Containerd is essential to Docker Engine. It's been used in Docker since version 1.11. This new open-source version is meant to be used as an open, stable, and extensible base for building non-Docker products and container solutions.

Specifically, containerd can be used to transfer container images, container execution and supervision, low-level local storage, and network interfaces across both Linux and Windows. If this sounds familiar, it should. The Linux Foundation's Open Container Initiative (OCI) was meant to create a vendor-neutral container Runtime Specification and Image Specification.

Even though Docker is not releasing this project under the OCI, the company claims containerd fully leverages the OCI runtime, image format specifications, and OCI reference implementation (runC). Eventually, Docker plans to pursue OCI certification.

"This is the result of months of close collaboration and input from thought leaders in the Docker community," said Solomon Hykes, Docker's founder and CTO in a blog post. He continued:

We think it will unlock a whole new phase of innovation and growth across the entire ecosystem, which in turn will benefit every Docker developer and customer. Docker's focus has always been on solving users' problems first and then spinning out the plumbing projects that address those challenges along the way. We are excited by the support that the containerd project is getting from the leaders in the industry and we know their backing of resources will fuel the growth of this collaborative project.

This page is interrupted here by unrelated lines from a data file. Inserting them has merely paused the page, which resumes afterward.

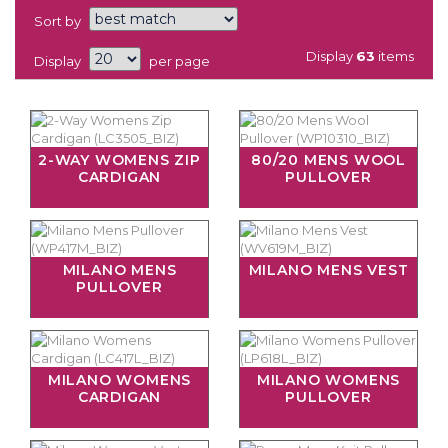
Sort by
Display
63
items
Display
per page
2-WAY WOMENS ZIP
80/20 MENS WOOL
CARDIGAN
PULLOVER
MILANO MENS
MILANO MENS VEST
PULLOVER
MILANO WOMENS
MILANO WOMENS
CARDIGAN
PULLOVER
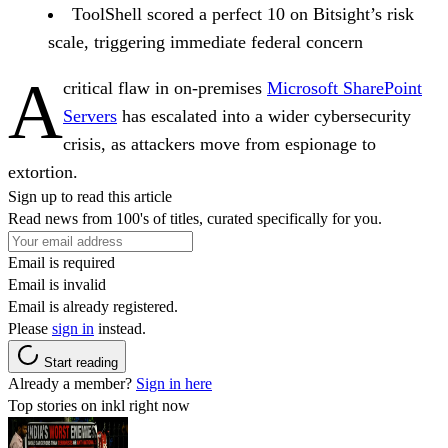
ToolShell scored a perfect 10 on Bitsight’s risk
scale, triggering immediate federal concern
A
critical flaw in on-premises
Microsoft SharePoint
Servers
has escalated into a wider cybersecurity
crisis, as attackers move from espionage to
extortion.
Sign up to read this article
Read news from 100's of titles, curated specifically for you.
Email is required
Email is invalid
Email is already registered.
Please
sign in
instead.
Start reading
Already a member?
Sign in here
Top stories on inkl right now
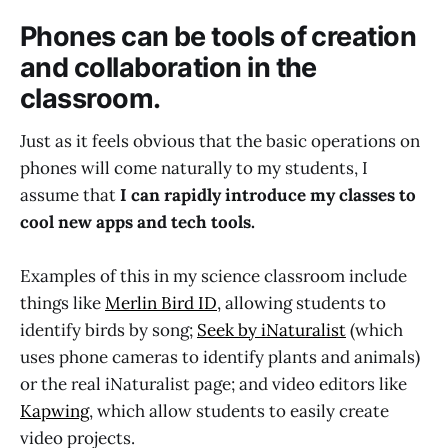
Phones can be tools of creation
and collaboration in the
classroom.
Just as it feels obvious that the basic operations on
phones will come naturally to my students, I
assume that
I can rapidly introduce my classes to
cool new apps and tech tools.
Examples of this in my science classroom include
things like
Merlin Bird ID
, allowing students to
identify birds by song;
Seek by iNaturalist
(which
uses phone cameras to identify plants and animals)
or the real iNaturalist page; and video editors like
Kapwing
, which allow students to easily create
video projects.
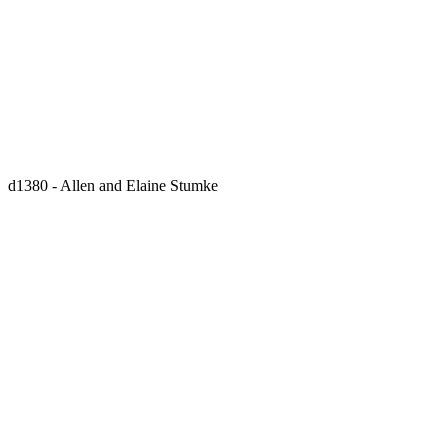
d1380 - Allen and Elaine Stumke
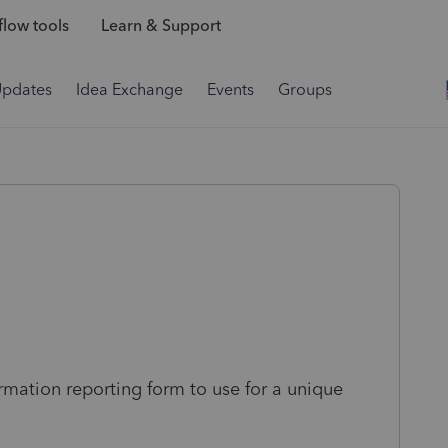
low tools
Learn & Support
Updates
Idea Exchange
Events
Groups
rmation reporting form to use for a unique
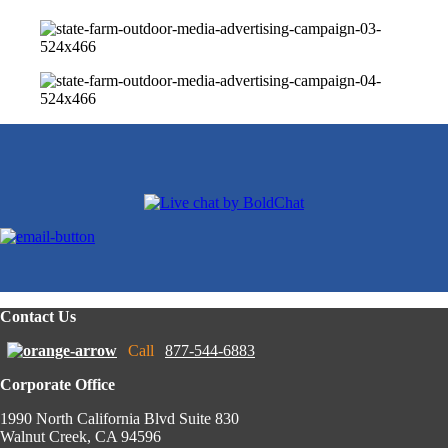
Contact Us
Call
877-544-6883
Corporate Office
1990 North California Blvd Suite 830
Walnut Creek, CA 94596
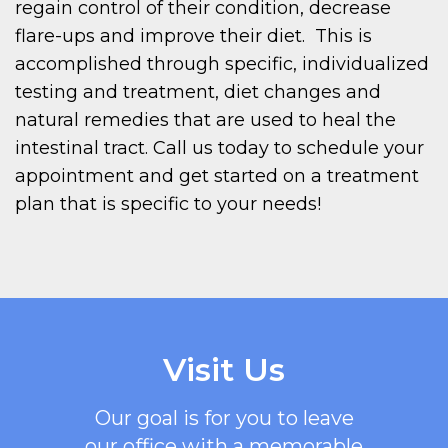
regain control of their condition, decrease
flare-ups and improve their diet. This is
accomplished through specific, individualized
testing and treatment, diet changes and
natural remedies that are used to heal the
intestinal tract. Call us today to schedule your
appointment and get started on a treatment
plan that is specific to your needs!
Visit Us
Our goal is for you to leave
our office with a memorable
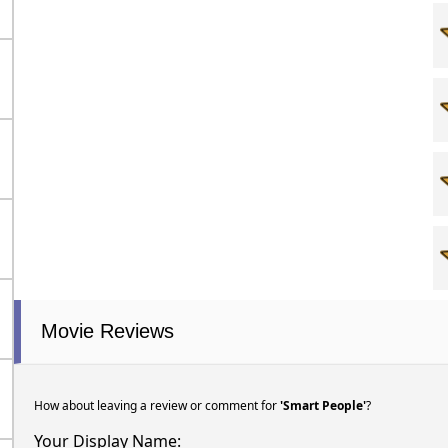
Movie Reviews
How about leaving a review or comment for
'Smart People'
?
Your Display Name:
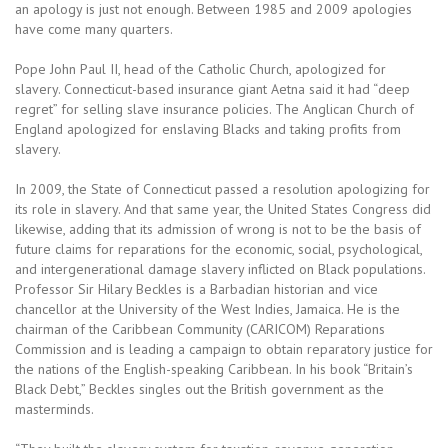
an apology is just not enough. Between 1985 and 2009 apologies
have come many quarters.
Pope John Paul II, head of the Catholic Church, apologized for
slavery. Connecticut-based insurance giant Aetna said it had “deep
regret” for selling slave insurance policies. The Anglican Church of
England apologized for enslaving Blacks and taking profits from
slavery.
In 2009, the State of Connecticut passed a resolution apologizing for
its role in slavery. And that same year, the United States Congress did
likewise, adding that its admission of wrong is not to be the basis of
future claims for reparations for the economic, social, psychological,
and intergenerational damage slavery inflicted on Black populations.
Professor Sir Hilary Beckles is a Barbadian historian and vice
chancellor at the University of the West Indies, Jamaica. He is the
chairman of the Caribbean Community (CARICOM) Reparations
Commission and is leading a campaign to obtain reparatory justice for
the nations of the English-speaking Caribbean. In his book “Britain’s
Black Debt,” Beckles singles out the British government as the
masterminds.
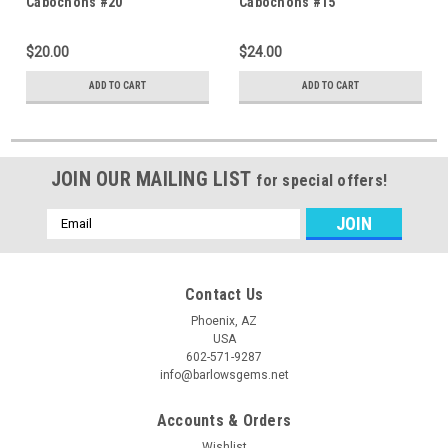
Cabochons #20
Cabochons #15
$20.00
$24.00
ADD TO CART
ADD TO CART
JOIN OUR MAILING LIST
for special offers!
Email
Address
Contact Us
Phoenix, AZ
USA
602-571-9287
info@barlowsgems.net
Accounts & Orders
Wishlist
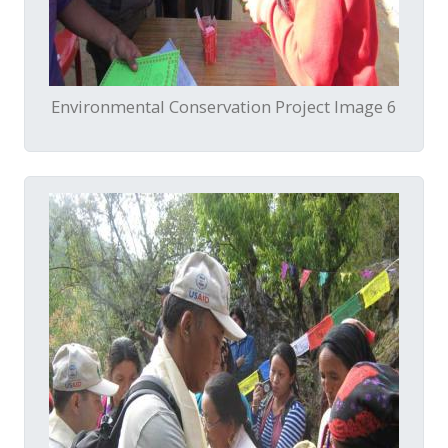
Environmental Conservation Project Image 6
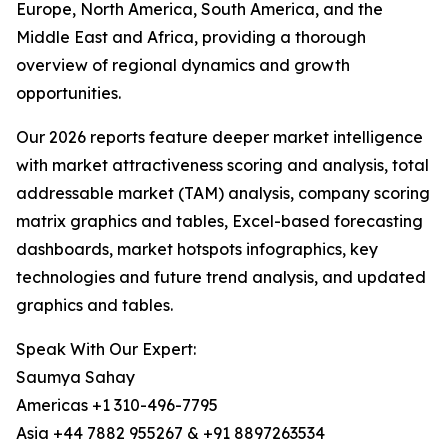
Europe, North America, South America, and the
Middle East and Africa, providing a thorough
overview of regional dynamics and growth
opportunities.
Our 2026 reports feature deeper market intelligence
with market attractiveness scoring and analysis, total
addressable market (TAM) analysis, company scoring
matrix graphics and tables, Excel-based forecasting
dashboards, market hotspots infographics, key
technologies and future trend analysis, and updated
graphics and tables.
Speak With Our Expert:
Saumya Sahay
Americas +1 310-496-7795
Asia +44 7882 955267 & +91 8897263534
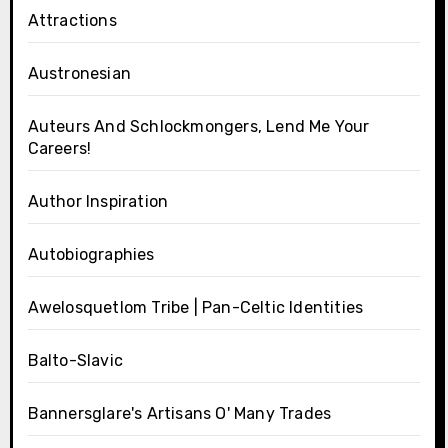
Attractions
Austronesian
Auteurs And Schlockmongers, Lend Me Your
Careers!
Author Inspiration
Autobiographies
Awelosquetlom Tribe | Pan-Celtic Identities
Balto-Slavic
Bannersglare's Artisans O' Many Trades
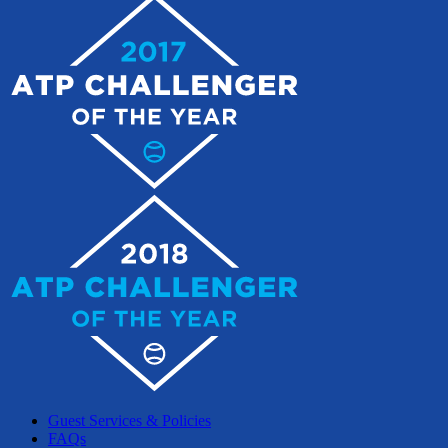
Guest Services & Policies
FAQs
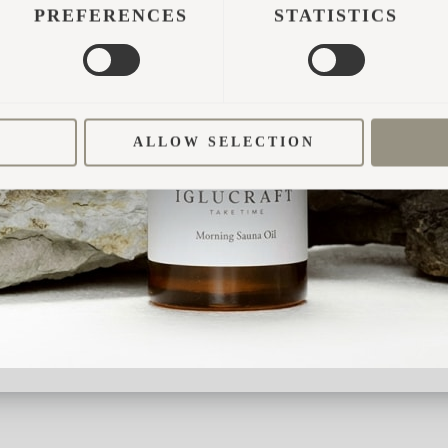
visiting families is something Ree Park Safari has
PREFERENCES
STATISTICS
light on the whole idea.
visitors of the safari park could prolong their stay 
n experience, not just a place to sleep. With Igluhu
ALLOW SELECTION
ry for the 5-star prices, so the safari has designed
 “We have tried to make people feel like they are
eric hotel rooms. Therefore, we have added lots o
sen.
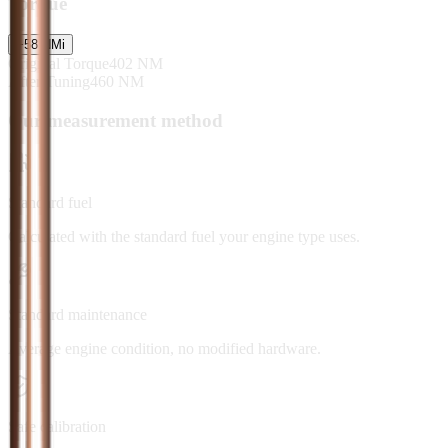
Torque
+
58
NM
i
Original Torque
402
NM
After Tuning
460
NM
Our measurement method
Standard fuel
Calculated with the standard fuel your engine type uses.
Standard maintenance
Average engine condition, no modified hardware.
Safe calibration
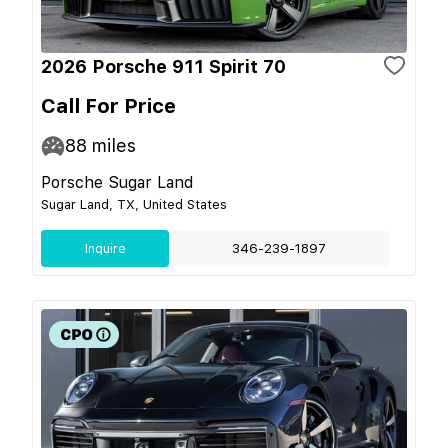
2026 Porsche 911 Spirit 70
Call For Price
88
miles
Porsche Sugar Land
Sugar Land, TX, United States
Inquire
346-239-1897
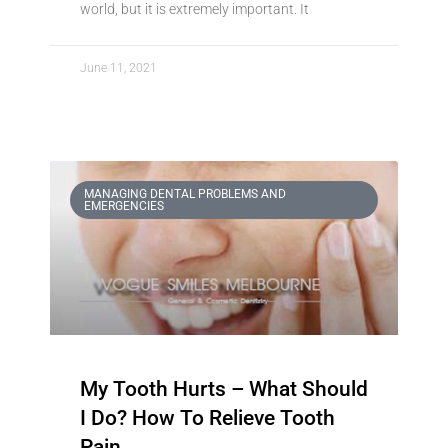
world, but it is extremely important. It
June 11, 2021
MANAGING DENTAL PROBLEMS AND
EMERGENCIES
My Tooth Hurts – What Should
I Do? How To Relieve Tooth
Pain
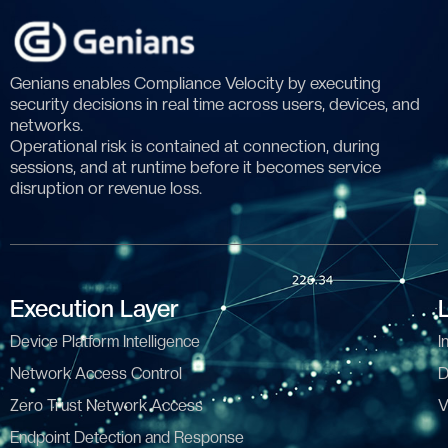
Genians enables Compliance Velocity by executing
security decisions in real time across users, devices, and
networks.
Operational risk is contained at connection, during
sessions, and at runtime before it becomes service
disruption or revenue loss.
Execution Layer
Device Platform Intelligence
I
Network Access Control
D
Zero Trust Network Access
V
Endpoint Detection and Response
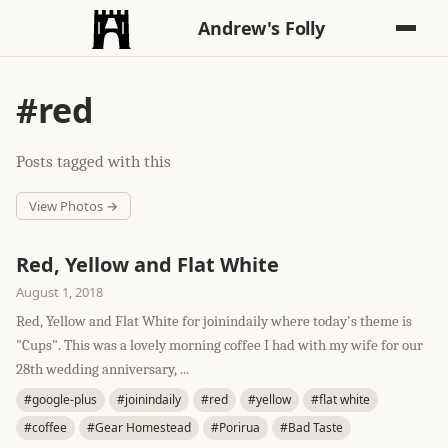
Andrew's Folly
#red
Posts tagged with this
View Photos →
Red, Yellow and Flat White
August 1, 2018
Red, Yellow and Flat White for joinindaily where today's theme is
"Cups". This was a lovely morning coffee I had with my wife for our
28th wedding anniversary, ...
#google-plus
#joinindaily
#red
#yellow
#flat white
#coffee
#Gear Homestead
#Porirua
#Bad Taste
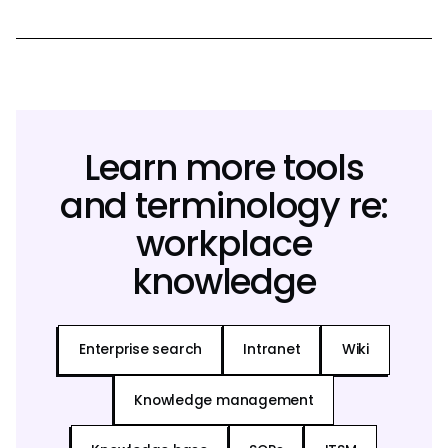
Learn more tools
and terminology re:
workplace
knowledge
Enterprise search
Intranet
Wiki
Knowledge management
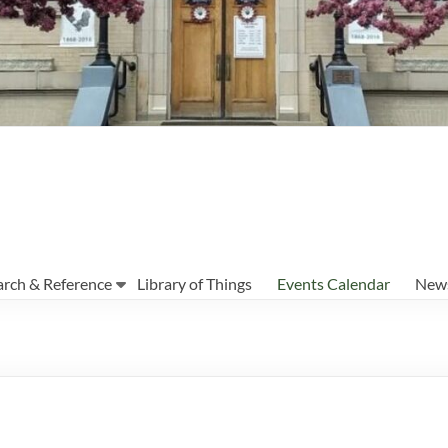
arch & Reference
Library of Things
Events Calendar
News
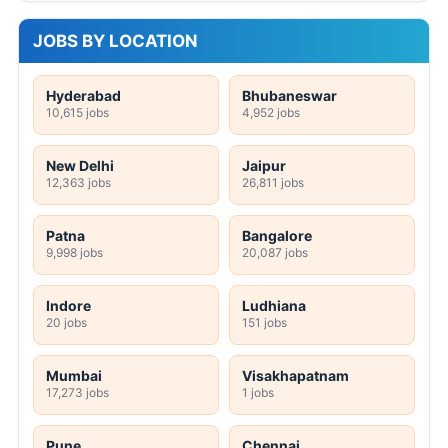
JOBS BY LOCATION
Hyderabad
Bhubaneswar
10,615 jobs
4,952 jobs
New Delhi
Jaipur
12,363 jobs
26,811 jobs
Patna
Bangalore
9,998 jobs
20,087 jobs
Indore
Ludhiana
20 jobs
151 jobs
Mumbai
Visakhapatnam
17,273 jobs
1 jobs
Pune
Chennai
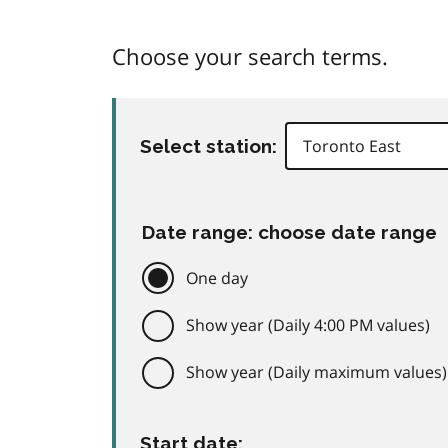
Choose your search terms.
Select station:
Date range: choose date range
One day
Show year (Daily 4:00 PM values)
Show year (Daily maximum values)
Start date:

Historically, Docker has open-sourced its programs after working on them in-house at first. Examples include libcontainer. libnetwork, and  runC, which donated to the OCI.

In the case of containerd, the plan is to make sure it has limited feature scope. The goal is to create a "boring" infrastructure plumbing component shared across all container systems and leading orchestrators. The project will follow a community-defined release process that emphasizes quality over new features and will be branded separately from Docker to avoid undue benefit from a single commercial entity.